The first book is told by Kim Lam in first-person, past tense. The second book, THEY PROMISED THE GUN WASN’T LOADED, is told by Jools Walsh in first-person, present tense. I turned in that book to my editor in August. Afterward, I took some time to work on short stories and other projects, but I started Book 3 around the start of October.

My original plan was to write Book 3 in third-person past tense, and Book 4 in third-person present tense. That way, each of the four books would have a very different feel. So I started Book 3 and wrote about 2000 words. Then I started again with a different approach and wrote about 4000 words. Then I started again and got to 8000. Each version described the same events but with a different flavor and tone of voice.

This is standard procedure for me. I try different ways to get into a story, with different tones of voice and ways of opening up the action. Sooner or later, something clicks and I can proceed to get into the meat of the story.

But my attempts to use third-person, past tense just weren’t working. They were too distant. I originally thought this would be okay, because Book 3 centers on the character of Miranda, and she’s quite a private person. In fact, I could easily believe that if Miranda sat down to tell this story herself, she’d write it in the third-person to impose a sense of separation.

But I didn’t like the effect. For one thing, it wasn’t as funny as the first two books; third-person wasn’t personal enough to allow wry comments and turns of phrase. It also wasn’t as energetic as Miranda herself. She’s a strong quirky character. That wasn’t coming across.

So a few days ago, I decided to start again.
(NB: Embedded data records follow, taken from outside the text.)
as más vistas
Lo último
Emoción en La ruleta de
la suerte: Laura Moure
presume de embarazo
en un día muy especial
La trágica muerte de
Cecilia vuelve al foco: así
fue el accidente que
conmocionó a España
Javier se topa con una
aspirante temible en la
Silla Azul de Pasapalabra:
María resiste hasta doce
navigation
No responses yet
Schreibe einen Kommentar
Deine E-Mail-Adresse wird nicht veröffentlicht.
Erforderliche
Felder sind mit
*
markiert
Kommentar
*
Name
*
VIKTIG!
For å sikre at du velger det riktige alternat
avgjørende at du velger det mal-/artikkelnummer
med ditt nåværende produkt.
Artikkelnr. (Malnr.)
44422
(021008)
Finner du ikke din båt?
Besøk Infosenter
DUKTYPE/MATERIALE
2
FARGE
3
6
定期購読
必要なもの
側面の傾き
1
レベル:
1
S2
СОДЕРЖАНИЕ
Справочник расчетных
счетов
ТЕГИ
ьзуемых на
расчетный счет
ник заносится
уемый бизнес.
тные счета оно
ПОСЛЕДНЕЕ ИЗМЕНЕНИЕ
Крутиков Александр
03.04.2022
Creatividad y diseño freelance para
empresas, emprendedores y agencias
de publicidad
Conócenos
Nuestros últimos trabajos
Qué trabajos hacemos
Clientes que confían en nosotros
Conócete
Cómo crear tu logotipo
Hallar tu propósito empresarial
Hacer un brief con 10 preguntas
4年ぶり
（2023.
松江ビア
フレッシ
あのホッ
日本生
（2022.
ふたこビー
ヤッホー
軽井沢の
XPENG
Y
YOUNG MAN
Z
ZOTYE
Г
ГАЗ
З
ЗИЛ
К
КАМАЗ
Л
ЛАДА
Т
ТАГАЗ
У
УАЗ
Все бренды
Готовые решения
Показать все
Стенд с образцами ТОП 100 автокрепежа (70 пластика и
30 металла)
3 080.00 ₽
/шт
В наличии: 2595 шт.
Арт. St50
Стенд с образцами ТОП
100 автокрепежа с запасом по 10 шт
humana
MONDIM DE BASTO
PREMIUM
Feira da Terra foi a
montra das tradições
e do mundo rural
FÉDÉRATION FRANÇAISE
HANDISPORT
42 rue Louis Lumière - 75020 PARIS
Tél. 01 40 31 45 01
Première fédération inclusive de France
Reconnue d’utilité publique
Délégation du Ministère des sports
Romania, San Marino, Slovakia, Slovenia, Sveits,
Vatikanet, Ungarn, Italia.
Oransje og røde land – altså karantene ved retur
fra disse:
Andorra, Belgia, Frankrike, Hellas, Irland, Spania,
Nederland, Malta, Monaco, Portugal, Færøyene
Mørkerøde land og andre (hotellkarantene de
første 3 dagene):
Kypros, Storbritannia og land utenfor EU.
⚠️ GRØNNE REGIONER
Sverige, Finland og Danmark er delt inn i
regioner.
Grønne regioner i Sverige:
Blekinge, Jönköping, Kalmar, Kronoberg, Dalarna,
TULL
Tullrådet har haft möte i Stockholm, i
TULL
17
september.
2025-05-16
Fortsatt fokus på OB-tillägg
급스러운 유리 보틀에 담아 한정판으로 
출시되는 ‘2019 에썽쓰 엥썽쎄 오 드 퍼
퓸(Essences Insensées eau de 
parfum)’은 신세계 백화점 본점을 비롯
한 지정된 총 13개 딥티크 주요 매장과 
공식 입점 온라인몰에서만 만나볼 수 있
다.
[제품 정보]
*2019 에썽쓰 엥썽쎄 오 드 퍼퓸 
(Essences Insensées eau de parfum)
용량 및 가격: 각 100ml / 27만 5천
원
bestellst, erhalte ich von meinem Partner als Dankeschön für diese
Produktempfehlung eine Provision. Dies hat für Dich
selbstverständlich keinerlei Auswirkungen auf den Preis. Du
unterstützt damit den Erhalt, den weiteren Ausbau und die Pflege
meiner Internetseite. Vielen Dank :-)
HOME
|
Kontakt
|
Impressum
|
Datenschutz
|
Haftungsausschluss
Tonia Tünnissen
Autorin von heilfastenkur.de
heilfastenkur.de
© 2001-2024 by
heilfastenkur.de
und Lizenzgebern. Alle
A phrase popped into my head: Dear [Redacted]…. (I’ve omitted the name because I think there’s a good chance I’ll change my mind on who it is, and I don’t want to set up false expectations.) The idea is that Miranda is writing a letter to someone she met in the course of the adventure, and telling them how everything worked out.
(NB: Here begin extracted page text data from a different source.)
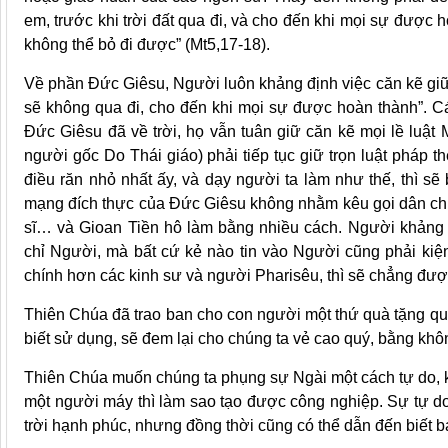
em, trước khi trời đất qua đi, và cho đến khi mọi sự được 
không thể bỏ đi được” (Mt5,17-18).
Về phần Đức Giêsu, Người luôn khảng định việc căn kẽ giữ l
sẽ không qua đi, cho đến khi mọi sự được hoàn thành”. Cá
Đức Giêsu đã về trời, họ vẫn tuân giữ căn kẽ mọi lề luật
người gốc Do Thái giáo) phải tiếp tục giữ trọn luật pháp t
điều răn nhỏ nhất ấy, và dạy người ta làm như thế, thì sẽ 
mạng đích thực của Đức Giêsu không nhằm kêu gọi dân chún
sĩ… và Gioan Tiền hô làm bằng nhiều cách. Người khảng 
chỉ Người, mà bất cứ kẻ nào tin vào Người cũng phải kiệ
chính hơn các kinh sư và người Pharisêu, thì sẽ chẳng đượ
Thiên Chúa đã trao ban cho con người một thứ quà tặng quý
biết sử dụng, sẽ đem lại cho chúng ta vẻ cao quý, bằng khô
Thiên Chúa muốn chúng ta phụng sự Ngài một cách tự do, k
một người máy thì làm sao tạo được công nghiệp. Sự tự d
trời hạnh phúc, nhưng đồng thời cũng có thể dẫn đến biết ba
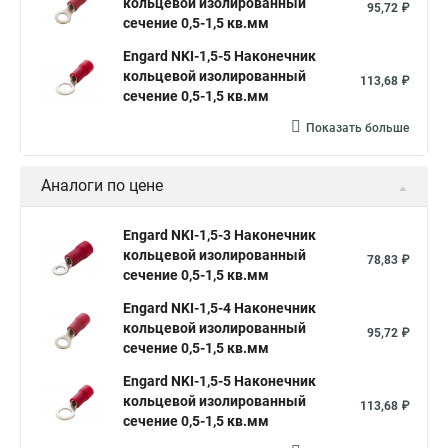
кольцевой изолированный
95,72 ₽
сечение 0,5-1,5 кв.мм
Engard NKI-1,5-5 Наконечник
кольцевой изолированный
113,68 ₽
сечение 0,5-1,5 кв.мм
Показать больше
Аналоги по цене
Engard NKI-1,5-3 Наконечник
кольцевой изолированный
78,83 ₽
сечение 0,5-1,5 кв.мм
Engard NKI-1,5-4 Наконечник
кольцевой изолированный
95,72 ₽
сечение 0,5-1,5 кв.мм
Engard NKI-1,5-5 Наконечник
кольцевой изолированный
113,68 ₽
сечение 0,5-1,5 кв.мм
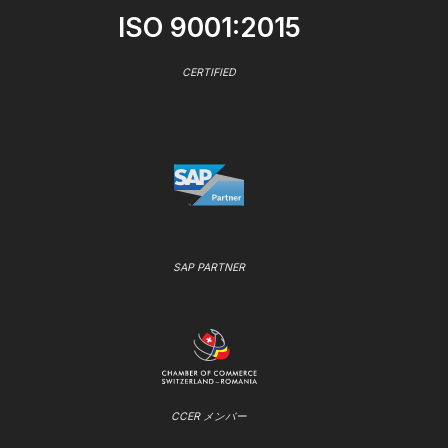
ISO 9001:2015
CERTIFIED
SAP PARTNER
CCER メンバー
I find this idea interesting; I think it will work. So I’ve started another iteration, this time writing in first-person past tense, the way you’d write a letter. I think this will make the voice sufficiently different from the first two books that Book 3 will sound like it comes from a brand new narrator. The epistolary format also justifies certain kinds of exposition: the personĀ Redacted isn’t familiar with a lot of the world’s background, so there’s an excuse for Miranda to fill in backstory while she’s telling the tale.

I have high hopes for this approach. So far I like the chemistry. I’ve got about 4000 words in the new tone of voice and another 4000 to go before I match what I’ve already got. After that, we’ll see what happens when I finish revising existing material and start something new. Wish me luck!

Writing References

On Friday, October 13, I led a writing workshop for Can-Con in Ottawa. To make life easier for me at the workshop, and also to share a useful list for any writers out there, here are some books that I’ve found useful as references.
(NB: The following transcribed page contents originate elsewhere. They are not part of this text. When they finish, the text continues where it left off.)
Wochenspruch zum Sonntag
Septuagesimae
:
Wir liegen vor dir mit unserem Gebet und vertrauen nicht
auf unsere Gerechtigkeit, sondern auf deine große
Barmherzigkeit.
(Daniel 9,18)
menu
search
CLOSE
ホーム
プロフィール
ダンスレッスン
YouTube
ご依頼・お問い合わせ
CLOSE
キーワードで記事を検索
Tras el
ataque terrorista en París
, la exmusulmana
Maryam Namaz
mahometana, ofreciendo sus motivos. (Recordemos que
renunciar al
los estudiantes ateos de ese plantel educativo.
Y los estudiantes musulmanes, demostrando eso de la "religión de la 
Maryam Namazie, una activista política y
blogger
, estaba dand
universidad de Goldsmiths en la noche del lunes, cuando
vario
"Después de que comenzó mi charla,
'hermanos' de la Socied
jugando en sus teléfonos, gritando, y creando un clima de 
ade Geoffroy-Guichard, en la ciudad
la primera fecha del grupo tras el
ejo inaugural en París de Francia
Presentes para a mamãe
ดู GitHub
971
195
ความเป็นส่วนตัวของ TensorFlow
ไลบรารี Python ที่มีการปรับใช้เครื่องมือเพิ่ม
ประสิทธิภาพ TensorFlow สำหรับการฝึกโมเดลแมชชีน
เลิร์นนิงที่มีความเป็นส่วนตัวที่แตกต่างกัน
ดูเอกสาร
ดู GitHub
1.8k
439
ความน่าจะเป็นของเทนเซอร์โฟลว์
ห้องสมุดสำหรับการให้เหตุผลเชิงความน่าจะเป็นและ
(Since the workshop is in Ottawa, all book links are to Amazon Canada. This is simply for my own convenience; if you want to buy a copy of any of these, visit your favorite bookstore or web site.)

Wonderbook by Jeff Vandermeer
A quirky but useful general introduction to writing science fiction and/or fantasy
Into the Woods, by John Yorke
One of my favorite books on story structure and plot
Steering the Craft, by Ursula K. Le Guin
One of the few books that deals with the nitty-gritty of actually telling
stories, down to the word and sentence level. It’s not a beginner book, but it’s a book to read when you’re ready to get serious about prose.
A First Page Checklist by Ray Rhamey (PDF)
Since the workshop I’m doing is specifically on openings, this is a useful set of points to consider, even if you decide to let some slide

As time goes on, I may add more to this list. I’ve just begun working on the start of the third book in the “Dark vs. Spark” series, and as part of the process, I’ve picked up a number of other writing books that have been recommended to me. For the moment, however, the books above are a great place to start.

While I’m at it, let me add that all writers should carry something that they can immediately use to make notes. Your phone doesn’t count if you won’t actually use it, nor does it count if you don’t review those notes within a day of making them and then store them in a searchable format.

For years, I’ve been using normal 3×5 index cards; I put 3 or 4 in the back pocket of my pants where they lie nice and flat but are immediately available for writing. After writing on a card, I leave it by my computer so I can transcribe it ASAP, either into a text file, Evernote, or Scrivener. The nice thing about index cards is that they’re cheap, and if they get crushed, or wet with rain, or whatever, I can just throw them out and grab another handful. It’s like a notepad that never runs out of pages!